→ **What you need to do**: Beginning with the first line of the entries below, quote each line until you reach and include the line with "רה ישראל כץ".

=== Extracted data ===

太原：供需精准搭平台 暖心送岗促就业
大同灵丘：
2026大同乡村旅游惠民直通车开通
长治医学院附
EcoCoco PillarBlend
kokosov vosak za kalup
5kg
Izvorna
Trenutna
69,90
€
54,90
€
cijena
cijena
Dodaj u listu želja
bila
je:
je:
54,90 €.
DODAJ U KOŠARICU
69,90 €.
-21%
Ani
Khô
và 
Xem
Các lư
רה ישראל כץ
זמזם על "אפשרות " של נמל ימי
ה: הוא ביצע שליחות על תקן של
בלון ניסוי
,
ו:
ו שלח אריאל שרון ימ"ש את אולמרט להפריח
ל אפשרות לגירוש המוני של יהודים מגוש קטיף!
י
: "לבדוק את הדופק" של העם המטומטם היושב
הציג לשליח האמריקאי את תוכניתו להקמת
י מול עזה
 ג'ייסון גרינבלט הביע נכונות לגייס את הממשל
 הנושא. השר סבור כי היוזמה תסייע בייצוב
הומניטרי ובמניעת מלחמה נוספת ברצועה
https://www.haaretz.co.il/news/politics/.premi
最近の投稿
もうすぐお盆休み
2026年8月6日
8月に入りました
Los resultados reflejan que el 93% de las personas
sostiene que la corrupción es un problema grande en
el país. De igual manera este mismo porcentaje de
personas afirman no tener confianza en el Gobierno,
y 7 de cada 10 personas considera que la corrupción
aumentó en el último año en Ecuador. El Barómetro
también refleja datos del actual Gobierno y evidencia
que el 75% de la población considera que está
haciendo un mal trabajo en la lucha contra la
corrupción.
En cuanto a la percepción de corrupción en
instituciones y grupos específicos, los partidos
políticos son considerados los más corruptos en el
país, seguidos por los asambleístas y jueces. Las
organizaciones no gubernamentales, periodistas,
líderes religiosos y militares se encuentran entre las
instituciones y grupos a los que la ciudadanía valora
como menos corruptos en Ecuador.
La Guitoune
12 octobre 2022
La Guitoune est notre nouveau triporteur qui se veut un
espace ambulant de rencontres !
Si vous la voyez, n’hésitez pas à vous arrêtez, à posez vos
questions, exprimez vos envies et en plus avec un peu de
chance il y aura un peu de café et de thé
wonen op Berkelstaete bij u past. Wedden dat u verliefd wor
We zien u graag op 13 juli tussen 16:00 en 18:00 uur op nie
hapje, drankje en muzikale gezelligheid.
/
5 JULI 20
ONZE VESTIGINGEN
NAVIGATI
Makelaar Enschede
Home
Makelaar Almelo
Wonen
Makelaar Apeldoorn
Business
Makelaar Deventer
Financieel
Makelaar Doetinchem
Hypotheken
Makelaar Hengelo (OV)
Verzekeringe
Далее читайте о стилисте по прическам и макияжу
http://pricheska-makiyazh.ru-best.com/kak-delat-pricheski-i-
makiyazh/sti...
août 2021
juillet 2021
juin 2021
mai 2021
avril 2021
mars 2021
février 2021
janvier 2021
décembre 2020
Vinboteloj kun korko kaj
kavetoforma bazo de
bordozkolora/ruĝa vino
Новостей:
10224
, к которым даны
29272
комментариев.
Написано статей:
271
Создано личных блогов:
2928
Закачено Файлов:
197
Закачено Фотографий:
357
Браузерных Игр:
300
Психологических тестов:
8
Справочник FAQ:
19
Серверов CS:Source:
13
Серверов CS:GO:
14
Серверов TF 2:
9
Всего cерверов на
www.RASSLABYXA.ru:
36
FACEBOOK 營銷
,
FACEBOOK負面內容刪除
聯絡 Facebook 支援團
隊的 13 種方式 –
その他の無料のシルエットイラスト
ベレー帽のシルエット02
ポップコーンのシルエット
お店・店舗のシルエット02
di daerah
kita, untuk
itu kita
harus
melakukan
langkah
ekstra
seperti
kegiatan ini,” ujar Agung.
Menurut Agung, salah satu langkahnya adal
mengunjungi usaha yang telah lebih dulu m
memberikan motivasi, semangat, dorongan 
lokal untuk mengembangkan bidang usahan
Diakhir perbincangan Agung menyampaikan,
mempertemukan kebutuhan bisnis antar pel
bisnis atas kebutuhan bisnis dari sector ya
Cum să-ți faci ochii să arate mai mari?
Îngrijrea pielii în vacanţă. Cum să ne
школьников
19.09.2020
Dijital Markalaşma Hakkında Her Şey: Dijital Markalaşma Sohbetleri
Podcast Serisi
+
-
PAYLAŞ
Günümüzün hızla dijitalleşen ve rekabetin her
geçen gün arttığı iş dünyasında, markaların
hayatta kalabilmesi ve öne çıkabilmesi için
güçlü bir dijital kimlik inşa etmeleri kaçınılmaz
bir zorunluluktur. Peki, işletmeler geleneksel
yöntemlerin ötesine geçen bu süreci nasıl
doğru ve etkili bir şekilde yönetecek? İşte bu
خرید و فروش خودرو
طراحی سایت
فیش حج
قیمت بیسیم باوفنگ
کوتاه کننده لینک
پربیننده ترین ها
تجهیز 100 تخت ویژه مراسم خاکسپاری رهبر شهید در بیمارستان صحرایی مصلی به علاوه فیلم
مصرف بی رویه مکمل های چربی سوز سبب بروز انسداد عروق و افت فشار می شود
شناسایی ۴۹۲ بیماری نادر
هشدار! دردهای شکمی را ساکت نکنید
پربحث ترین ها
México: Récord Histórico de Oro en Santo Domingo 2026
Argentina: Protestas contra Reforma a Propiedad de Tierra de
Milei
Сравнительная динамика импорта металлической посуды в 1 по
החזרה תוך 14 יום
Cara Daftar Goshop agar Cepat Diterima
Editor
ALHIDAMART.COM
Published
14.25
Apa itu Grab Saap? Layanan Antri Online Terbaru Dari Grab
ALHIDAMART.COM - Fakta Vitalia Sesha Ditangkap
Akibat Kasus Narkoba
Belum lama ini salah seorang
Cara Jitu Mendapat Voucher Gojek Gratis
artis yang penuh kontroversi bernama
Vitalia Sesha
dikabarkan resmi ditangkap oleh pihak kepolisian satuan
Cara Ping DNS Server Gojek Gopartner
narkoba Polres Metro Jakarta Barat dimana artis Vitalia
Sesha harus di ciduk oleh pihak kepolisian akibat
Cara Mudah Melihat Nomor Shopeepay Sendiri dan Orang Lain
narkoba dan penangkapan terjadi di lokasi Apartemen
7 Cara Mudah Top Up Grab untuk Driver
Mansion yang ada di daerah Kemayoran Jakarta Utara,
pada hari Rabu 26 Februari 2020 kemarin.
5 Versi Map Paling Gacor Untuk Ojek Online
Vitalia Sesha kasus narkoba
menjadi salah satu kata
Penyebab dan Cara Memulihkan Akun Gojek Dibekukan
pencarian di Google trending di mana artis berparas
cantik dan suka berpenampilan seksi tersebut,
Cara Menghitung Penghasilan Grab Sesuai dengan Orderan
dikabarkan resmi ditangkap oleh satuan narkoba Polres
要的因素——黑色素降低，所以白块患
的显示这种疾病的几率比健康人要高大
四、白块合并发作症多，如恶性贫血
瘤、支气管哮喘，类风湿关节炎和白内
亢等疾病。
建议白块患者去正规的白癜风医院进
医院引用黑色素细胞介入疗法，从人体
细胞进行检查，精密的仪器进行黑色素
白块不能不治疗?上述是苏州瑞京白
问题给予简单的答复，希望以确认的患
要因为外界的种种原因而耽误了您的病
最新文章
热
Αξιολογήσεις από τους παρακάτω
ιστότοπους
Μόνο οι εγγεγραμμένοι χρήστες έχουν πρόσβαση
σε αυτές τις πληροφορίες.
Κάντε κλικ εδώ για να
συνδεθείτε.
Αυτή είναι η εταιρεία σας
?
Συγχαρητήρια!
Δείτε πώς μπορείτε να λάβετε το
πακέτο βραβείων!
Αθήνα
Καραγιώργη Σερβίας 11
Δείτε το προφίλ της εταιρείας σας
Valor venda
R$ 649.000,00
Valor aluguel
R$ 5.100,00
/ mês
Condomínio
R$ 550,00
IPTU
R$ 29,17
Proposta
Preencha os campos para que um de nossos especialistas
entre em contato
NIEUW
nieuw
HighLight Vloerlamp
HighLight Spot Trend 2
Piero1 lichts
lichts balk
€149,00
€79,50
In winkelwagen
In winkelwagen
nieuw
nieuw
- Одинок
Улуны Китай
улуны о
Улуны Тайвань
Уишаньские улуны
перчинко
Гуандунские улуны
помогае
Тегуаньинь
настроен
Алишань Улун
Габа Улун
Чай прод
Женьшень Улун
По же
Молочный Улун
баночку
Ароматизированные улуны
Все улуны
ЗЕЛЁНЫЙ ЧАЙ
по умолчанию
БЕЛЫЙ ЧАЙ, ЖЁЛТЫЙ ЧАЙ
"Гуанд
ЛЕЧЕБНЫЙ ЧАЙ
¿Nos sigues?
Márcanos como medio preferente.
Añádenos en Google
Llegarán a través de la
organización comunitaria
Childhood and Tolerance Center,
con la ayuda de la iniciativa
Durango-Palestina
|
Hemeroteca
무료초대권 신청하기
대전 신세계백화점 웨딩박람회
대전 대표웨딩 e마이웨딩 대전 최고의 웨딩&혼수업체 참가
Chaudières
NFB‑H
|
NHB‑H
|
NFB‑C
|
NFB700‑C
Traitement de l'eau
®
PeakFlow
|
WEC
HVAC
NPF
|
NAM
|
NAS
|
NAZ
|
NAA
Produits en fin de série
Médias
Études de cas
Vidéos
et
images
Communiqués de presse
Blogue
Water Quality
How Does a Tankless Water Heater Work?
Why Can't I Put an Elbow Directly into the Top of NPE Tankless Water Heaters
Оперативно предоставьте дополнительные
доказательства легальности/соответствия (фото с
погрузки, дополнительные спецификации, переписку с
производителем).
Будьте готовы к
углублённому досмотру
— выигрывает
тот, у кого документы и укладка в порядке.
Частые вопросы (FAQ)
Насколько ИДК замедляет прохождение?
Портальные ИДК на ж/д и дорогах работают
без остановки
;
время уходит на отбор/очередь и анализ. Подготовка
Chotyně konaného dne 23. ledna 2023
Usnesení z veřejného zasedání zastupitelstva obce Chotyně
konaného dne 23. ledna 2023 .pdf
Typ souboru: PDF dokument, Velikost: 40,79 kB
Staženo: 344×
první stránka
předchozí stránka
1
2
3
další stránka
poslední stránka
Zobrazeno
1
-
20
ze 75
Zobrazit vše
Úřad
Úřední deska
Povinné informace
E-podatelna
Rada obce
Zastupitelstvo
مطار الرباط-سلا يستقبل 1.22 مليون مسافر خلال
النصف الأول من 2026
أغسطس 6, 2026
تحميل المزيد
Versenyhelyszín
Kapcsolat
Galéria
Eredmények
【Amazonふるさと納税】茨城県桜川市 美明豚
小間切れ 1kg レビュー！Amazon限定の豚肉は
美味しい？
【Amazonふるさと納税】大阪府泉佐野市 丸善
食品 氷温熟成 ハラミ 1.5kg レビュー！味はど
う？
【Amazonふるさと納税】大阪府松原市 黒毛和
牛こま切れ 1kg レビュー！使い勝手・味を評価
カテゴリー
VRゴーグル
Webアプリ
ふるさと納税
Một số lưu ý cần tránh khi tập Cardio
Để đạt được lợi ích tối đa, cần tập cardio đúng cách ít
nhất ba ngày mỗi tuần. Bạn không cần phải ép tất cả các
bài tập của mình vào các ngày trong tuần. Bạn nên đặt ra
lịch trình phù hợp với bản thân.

===

→ **Response to the task**:
太原：供需精准搭平台 暖心送岗促就业
大同灵丘：
2026大同乡村旅游惠民直通车开通
长治医学院附
EcoCoco PillarBlend
kokosov vosak za kalup
5kg
Izvorna
Trenutna
69,90
€
54,90
€
cijena
cijena
Dodaj u listu želja
bila
je:
je:
54,90 €.
DODAJ U KOŠARICU
69,90 €.
-21%
Ani
Khô
và 
Xem
Các lư
רה ישראל כץ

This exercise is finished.